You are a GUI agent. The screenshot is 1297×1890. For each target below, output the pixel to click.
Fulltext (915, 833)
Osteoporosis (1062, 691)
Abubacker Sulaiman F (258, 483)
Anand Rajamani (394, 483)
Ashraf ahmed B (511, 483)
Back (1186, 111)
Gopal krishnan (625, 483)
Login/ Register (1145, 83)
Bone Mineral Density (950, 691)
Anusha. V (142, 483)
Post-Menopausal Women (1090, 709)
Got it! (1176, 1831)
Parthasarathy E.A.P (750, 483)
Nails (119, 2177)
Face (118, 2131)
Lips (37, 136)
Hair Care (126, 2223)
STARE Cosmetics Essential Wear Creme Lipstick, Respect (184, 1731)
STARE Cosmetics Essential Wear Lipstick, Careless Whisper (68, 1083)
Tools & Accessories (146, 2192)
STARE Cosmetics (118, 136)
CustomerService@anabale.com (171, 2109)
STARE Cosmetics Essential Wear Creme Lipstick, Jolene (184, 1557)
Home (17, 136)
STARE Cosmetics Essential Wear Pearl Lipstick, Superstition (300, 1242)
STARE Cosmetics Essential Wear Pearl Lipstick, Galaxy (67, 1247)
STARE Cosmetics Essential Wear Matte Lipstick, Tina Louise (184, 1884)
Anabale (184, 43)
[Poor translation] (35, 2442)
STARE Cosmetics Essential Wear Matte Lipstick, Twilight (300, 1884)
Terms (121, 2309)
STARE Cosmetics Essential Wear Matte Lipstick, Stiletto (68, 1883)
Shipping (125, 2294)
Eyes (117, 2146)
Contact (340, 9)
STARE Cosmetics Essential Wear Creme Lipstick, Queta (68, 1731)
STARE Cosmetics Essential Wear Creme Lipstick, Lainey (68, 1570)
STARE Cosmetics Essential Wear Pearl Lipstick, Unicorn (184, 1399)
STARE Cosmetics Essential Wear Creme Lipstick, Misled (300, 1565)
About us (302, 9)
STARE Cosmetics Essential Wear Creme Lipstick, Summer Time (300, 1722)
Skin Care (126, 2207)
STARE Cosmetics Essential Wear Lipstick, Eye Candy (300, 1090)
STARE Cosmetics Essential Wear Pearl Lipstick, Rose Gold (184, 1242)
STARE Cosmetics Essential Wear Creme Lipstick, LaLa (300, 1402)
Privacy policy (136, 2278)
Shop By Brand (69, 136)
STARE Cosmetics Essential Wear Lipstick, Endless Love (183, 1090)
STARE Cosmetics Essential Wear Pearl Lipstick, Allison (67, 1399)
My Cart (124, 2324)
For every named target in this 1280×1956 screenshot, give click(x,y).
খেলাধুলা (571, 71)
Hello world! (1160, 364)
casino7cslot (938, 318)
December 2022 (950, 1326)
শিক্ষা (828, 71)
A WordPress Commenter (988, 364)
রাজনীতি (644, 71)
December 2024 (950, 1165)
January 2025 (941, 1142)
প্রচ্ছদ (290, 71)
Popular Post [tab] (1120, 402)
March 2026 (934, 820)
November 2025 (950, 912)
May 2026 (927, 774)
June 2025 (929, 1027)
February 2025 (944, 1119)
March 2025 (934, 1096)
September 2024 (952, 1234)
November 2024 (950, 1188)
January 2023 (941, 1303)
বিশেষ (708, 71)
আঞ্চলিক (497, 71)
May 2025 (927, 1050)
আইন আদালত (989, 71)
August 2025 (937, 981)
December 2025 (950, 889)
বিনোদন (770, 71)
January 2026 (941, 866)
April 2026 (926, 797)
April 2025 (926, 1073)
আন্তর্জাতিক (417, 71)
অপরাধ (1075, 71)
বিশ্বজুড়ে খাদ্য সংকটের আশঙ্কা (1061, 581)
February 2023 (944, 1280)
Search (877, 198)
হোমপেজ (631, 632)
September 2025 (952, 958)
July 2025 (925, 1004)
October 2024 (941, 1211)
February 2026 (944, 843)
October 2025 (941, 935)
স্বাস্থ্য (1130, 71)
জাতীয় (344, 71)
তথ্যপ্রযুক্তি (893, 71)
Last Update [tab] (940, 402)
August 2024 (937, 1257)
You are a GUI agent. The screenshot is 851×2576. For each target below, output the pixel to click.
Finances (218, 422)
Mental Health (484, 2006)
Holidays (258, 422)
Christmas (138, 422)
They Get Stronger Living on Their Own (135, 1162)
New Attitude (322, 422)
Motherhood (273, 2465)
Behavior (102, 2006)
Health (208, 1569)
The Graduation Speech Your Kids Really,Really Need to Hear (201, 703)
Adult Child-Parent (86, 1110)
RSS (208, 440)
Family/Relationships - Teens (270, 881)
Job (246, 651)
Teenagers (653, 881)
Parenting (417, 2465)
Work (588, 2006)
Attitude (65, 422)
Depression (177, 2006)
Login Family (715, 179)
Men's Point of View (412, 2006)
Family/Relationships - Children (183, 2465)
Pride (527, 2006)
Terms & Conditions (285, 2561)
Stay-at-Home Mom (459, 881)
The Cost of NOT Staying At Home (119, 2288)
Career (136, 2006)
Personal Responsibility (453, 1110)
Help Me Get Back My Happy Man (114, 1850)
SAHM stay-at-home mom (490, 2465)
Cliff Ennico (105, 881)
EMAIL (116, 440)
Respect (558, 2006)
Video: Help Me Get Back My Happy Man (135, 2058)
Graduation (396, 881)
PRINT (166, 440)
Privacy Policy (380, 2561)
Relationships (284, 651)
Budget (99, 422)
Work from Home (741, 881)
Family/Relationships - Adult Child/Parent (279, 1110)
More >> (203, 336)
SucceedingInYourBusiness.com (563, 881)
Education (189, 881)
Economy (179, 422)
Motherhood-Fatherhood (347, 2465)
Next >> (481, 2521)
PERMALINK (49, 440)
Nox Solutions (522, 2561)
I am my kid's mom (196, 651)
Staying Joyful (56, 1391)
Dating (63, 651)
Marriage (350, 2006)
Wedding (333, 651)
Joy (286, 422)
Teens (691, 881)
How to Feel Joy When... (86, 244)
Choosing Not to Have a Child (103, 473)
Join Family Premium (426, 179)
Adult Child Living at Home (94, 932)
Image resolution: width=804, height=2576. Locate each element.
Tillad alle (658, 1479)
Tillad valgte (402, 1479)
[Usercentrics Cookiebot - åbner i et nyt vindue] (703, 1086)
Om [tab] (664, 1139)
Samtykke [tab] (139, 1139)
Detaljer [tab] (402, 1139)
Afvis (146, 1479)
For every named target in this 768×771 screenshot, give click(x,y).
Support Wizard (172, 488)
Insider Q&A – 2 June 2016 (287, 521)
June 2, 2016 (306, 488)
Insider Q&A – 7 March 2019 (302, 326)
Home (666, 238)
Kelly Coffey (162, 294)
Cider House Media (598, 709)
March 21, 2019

*Directions*. One line above contains "Insider Q&A – 2 June 2016 (287, 521)". Output that line and each one after it, word for word, and nothing else.

*Exercise output*.
Insider Q&A – 2 June 2016 (287, 521)
June 2, 2016 (306, 488)
Insider Q&A – 7 March 2019 (302, 326)
Home (666, 238)
Kelly Coffey (162, 294)
Cider House Media (598, 709)
March 21, 2019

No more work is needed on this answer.